EXERCISE OBJECTIVE: Search the entries for lines that contain the word "Harry", and report each one found.

BEGIN EXTRACTED INFORMATION

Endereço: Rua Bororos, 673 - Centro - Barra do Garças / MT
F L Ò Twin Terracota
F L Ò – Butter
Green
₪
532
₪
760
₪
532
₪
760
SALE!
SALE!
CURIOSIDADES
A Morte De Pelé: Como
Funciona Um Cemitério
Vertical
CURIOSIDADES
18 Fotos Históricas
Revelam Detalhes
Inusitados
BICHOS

END EXTRACTED INFORMATION
BEGIN EXTRACTED INFORMATION

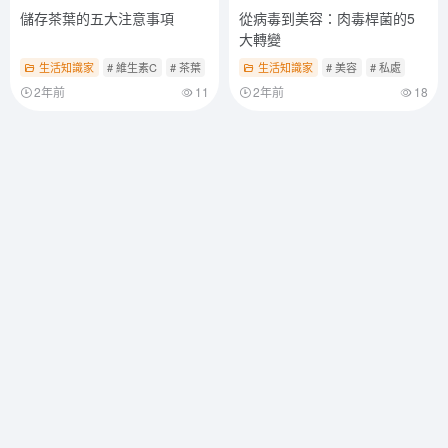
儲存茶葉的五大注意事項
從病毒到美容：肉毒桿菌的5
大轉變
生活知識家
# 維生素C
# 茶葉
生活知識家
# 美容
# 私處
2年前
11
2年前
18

END EXTRACTED INFORMATION
BEGIN EXTRACTED INFORMATION

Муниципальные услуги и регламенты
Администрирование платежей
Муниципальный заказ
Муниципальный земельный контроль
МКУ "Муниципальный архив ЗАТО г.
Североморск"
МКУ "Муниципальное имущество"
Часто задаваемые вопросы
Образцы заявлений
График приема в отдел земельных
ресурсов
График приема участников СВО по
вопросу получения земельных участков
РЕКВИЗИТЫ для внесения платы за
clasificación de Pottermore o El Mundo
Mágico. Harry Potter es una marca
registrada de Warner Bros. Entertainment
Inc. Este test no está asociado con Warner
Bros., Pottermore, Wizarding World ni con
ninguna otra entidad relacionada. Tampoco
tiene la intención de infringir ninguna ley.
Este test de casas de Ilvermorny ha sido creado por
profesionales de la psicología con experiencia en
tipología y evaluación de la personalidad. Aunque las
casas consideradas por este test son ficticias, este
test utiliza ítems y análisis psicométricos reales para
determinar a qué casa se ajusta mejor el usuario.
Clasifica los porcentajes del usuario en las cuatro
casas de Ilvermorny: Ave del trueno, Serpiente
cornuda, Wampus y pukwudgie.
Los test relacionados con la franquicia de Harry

END EXTRACTED INFORMATION

EXERCISE SOLUTION:
Mágico. Harry Potter es una marca
Los test relacionados con la franquicia de Harry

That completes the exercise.